Biden delivered his remarks hours after the Pentagon confirmed suicide bombers had inflicted the deadliest attack on US forces in Afghanistan in a decade
President Joe Biden responds to a question from a reporter at the White House in Washington on Thursday, Aug. 26, 2021, about the situation in Afghanistan, after explosions caused casualties and rattled the area outside Hamid Karzai International Airport in Kabul.
Image: Doug Mills/The New York Times
WASHINGTON — It was exactly what President Joe Biden feared most.
His decision to end America’s longest war was driven, he had said repeatedly, by his determination not to sacrifice even one more member of the military on behalf of an effort he had long believed was no longer in the interests of the United States.

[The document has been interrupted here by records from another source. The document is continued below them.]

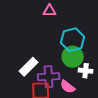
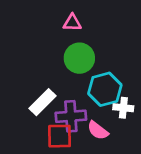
cyan hexagon: (73, 40) -> (105, 89), moved
green circle: (73, 57) -> (79, 58), moved

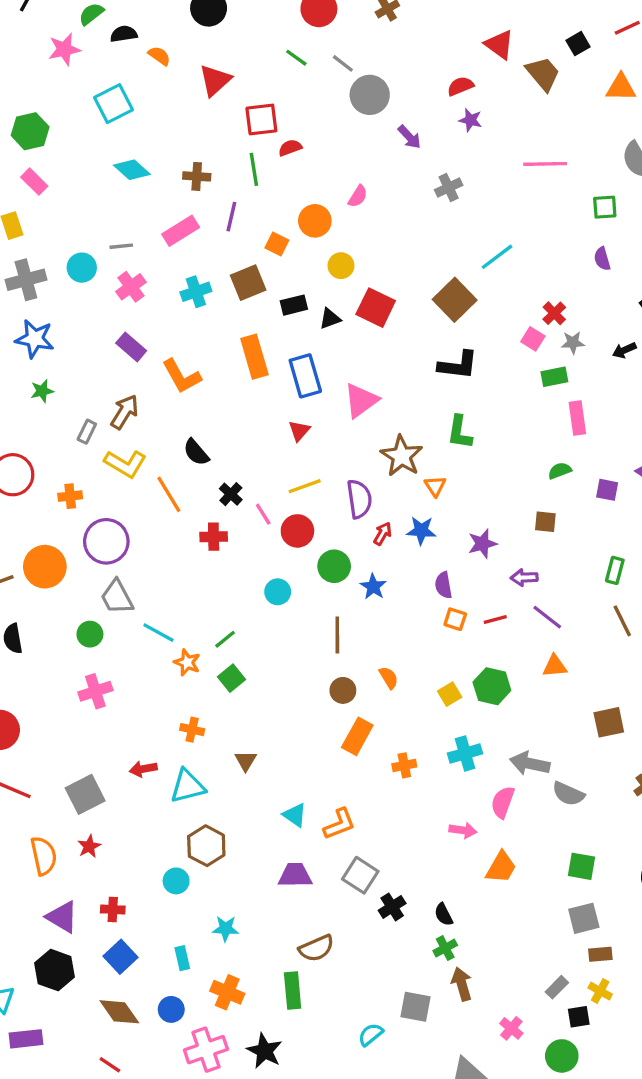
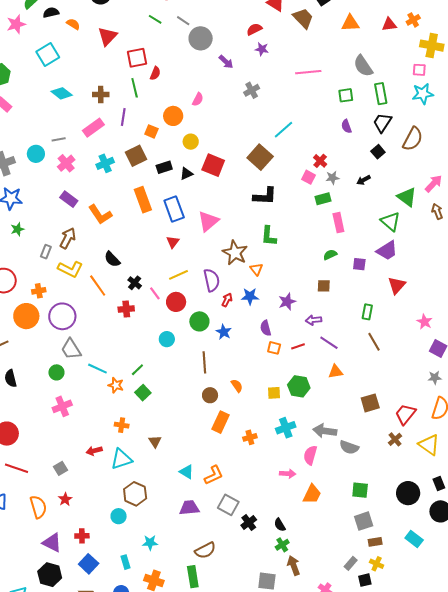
red semicircle: (290, 148) -> (155, 73), turned 136
orange circle: (45, 567) -> (26, 316), moved
yellow square: (450, 694) -> (274, 393), turned 32
gray square: (85, 794) -> (61, 468), size x0.6

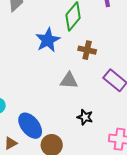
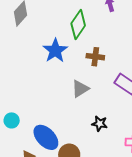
gray triangle: (69, 81) -> (80, 89), turned -30

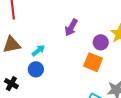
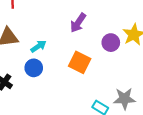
orange square: (93, 62) -> (80, 62), moved

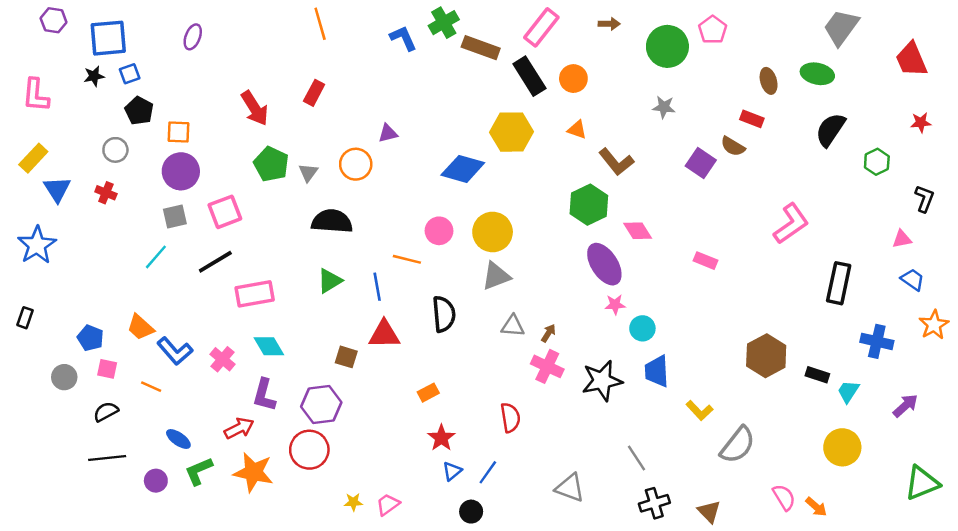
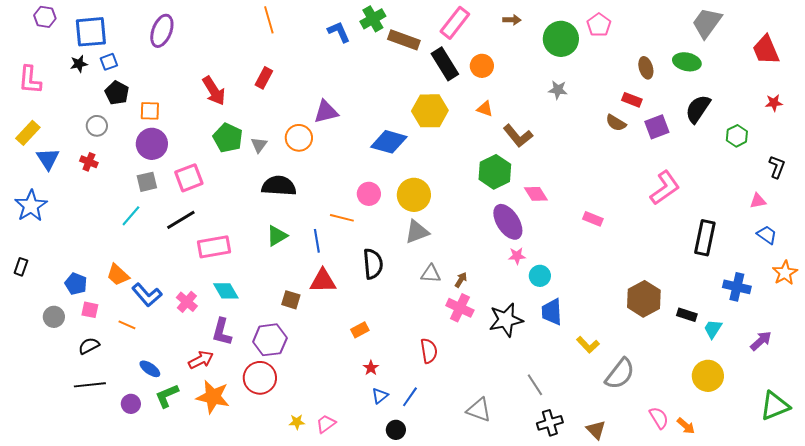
purple ellipse: (193, 37) -> (162, 31), size x1.5
purple triangle: (388, 133) -> (326, 112), size x1.5
purple square: (701, 163) -> (657, 127), moved, turned 35
red star: (441, 438) -> (371, 368), size x0.7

But Thursday morning, the withdrawal he set in motion claimed the lives of 13 U.S. troops, along with scores of Afghan civilians — the first American casualties in Afghanistan in 18 months and the deadliest day there for the U.S. military since 2011.
In searing remarks from the East Room of the White House Thursday evening, Biden pledged to “hunt down” the terrorists who claimed credit for the bombings at the Kabul airport but said the frantic, dangerous evacuation of U.S. citizens and allies from Afghanistan would continue for several more days.
“To those who carried out this attack, as well as anyone who wishes America harm, know this: We will not forgive,” Biden said, using language that had grim echoes of warnings President George W. Bush made after the terror attacks on Sept. 11, 2001. “We will not forget. We will hunt you down and make you pay.”